Source data ▸
________________
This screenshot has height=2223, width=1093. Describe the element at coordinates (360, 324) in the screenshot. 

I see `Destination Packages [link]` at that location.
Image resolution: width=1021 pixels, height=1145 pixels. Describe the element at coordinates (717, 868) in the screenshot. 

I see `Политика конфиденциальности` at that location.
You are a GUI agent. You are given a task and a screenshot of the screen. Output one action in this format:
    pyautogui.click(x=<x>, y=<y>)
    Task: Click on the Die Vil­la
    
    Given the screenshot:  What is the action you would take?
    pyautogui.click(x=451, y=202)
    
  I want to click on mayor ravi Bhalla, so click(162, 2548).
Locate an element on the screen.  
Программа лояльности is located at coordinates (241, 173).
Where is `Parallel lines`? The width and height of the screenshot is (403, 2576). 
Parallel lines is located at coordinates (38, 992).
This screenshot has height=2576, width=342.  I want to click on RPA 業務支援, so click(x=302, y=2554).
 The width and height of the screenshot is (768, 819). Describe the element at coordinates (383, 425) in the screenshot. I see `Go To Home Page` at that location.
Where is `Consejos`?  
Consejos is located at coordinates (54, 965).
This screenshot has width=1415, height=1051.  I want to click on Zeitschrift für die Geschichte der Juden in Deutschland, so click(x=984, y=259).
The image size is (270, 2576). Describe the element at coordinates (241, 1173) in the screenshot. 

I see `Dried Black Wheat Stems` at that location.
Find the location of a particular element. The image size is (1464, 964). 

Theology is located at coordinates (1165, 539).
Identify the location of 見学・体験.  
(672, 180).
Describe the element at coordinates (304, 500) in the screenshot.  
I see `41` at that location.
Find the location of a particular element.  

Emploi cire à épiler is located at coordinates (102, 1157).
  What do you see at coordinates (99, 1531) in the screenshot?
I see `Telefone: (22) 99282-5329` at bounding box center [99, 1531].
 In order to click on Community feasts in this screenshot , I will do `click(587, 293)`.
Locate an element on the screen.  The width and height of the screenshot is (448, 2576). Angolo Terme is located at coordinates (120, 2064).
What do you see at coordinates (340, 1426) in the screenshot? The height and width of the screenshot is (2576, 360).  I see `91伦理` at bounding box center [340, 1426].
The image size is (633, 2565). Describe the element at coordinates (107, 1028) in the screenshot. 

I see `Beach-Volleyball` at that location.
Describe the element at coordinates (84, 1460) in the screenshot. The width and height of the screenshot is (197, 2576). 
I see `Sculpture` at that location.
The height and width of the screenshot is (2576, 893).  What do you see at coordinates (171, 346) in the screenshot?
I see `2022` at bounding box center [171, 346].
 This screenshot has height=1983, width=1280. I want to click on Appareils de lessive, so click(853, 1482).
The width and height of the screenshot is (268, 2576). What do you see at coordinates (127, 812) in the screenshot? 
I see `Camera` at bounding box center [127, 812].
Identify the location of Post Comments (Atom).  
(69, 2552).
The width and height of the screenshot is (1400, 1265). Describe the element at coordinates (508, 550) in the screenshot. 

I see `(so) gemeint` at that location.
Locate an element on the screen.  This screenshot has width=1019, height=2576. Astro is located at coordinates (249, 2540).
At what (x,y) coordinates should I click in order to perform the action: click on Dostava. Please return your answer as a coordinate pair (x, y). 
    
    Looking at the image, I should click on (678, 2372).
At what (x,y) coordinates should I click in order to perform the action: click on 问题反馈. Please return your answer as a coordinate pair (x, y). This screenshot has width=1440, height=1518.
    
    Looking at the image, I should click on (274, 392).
________________
ACTIVITY ▸
Each record above must be output without any alteration.

RESULT BELOW ▸
This screenshot has height=2223, width=1093. Describe the element at coordinates (360, 324) in the screenshot. 

I see `Destination Packages [link]` at that location.
Image resolution: width=1021 pixels, height=1145 pixels. Describe the element at coordinates (717, 868) in the screenshot. 

I see `Политика конфиденциальности` at that location.
You are a GUI agent. You are given a task and a screenshot of the screen. Output one action in this format:
    pyautogui.click(x=<x>, y=<y>)
    Task: Click on the Die Vil­la
    
    Given the screenshot:  What is the action you would take?
    pyautogui.click(x=451, y=202)
    
  I want to click on mayor ravi Bhalla, so click(162, 2548).
Locate an element on the screen.  
Программа лояльности is located at coordinates (241, 173).
Where is `Parallel lines`? The width and height of the screenshot is (403, 2576). 
Parallel lines is located at coordinates (38, 992).
This screenshot has height=2576, width=342.  I want to click on RPA 業務支援, so click(x=302, y=2554).
 The width and height of the screenshot is (768, 819). Describe the element at coordinates (383, 425) in the screenshot. I see `Go To Home Page` at that location.
Where is `Consejos`?  
Consejos is located at coordinates (54, 965).
This screenshot has width=1415, height=1051.  I want to click on Zeitschrift für die Geschichte der Juden in Deutschland, so click(x=984, y=259).
The image size is (270, 2576). Describe the element at coordinates (241, 1173) in the screenshot. 

I see `Dried Black Wheat Stems` at that location.
Find the location of a particular element. The image size is (1464, 964). 

Theology is located at coordinates (1165, 539).
Identify the location of 見学・体験.  
(672, 180).
Describe the element at coordinates (304, 500) in the screenshot.  
I see `41` at that location.
Find the location of a particular element.  

Emploi cire à épiler is located at coordinates (102, 1157).
  What do you see at coordinates (99, 1531) in the screenshot?
I see `Telefone: (22) 99282-5329` at bounding box center [99, 1531].
 In order to click on Community feasts in this screenshot , I will do `click(587, 293)`.
Locate an element on the screen.  The width and height of the screenshot is (448, 2576). Angolo Terme is located at coordinates (120, 2064).
What do you see at coordinates (340, 1426) in the screenshot? The height and width of the screenshot is (2576, 360).  I see `91伦理` at bounding box center [340, 1426].
The image size is (633, 2565). Describe the element at coordinates (107, 1028) in the screenshot. 

I see `Beach-Volleyball` at that location.
Describe the element at coordinates (84, 1460) in the screenshot. The width and height of the screenshot is (197, 2576). 
I see `Sculpture` at that location.
The height and width of the screenshot is (2576, 893).  What do you see at coordinates (171, 346) in the screenshot?
I see `2022` at bounding box center [171, 346].
 This screenshot has height=1983, width=1280. I want to click on Appareils de lessive, so click(853, 1482).
The width and height of the screenshot is (268, 2576). What do you see at coordinates (127, 812) in the screenshot? 
I see `Camera` at bounding box center [127, 812].
Identify the location of Post Comments (Atom).  
(69, 2552).
The width and height of the screenshot is (1400, 1265). Describe the element at coordinates (508, 550) in the screenshot. 

I see `(so) gemeint` at that location.
Locate an element on the screen.  This screenshot has width=1019, height=2576. Astro is located at coordinates (249, 2540).
At what (x,y) coordinates should I click in order to perform the action: click on Dostava. Please return your answer as a coordinate pair (x, y). 
    
    Looking at the image, I should click on (678, 2372).
At what (x,y) coordinates should I click in order to perform the action: click on 问题反馈. Please return your answer as a coordinate pair (x, y). This screenshot has width=1440, height=1518.
    
    Looking at the image, I should click on (274, 392).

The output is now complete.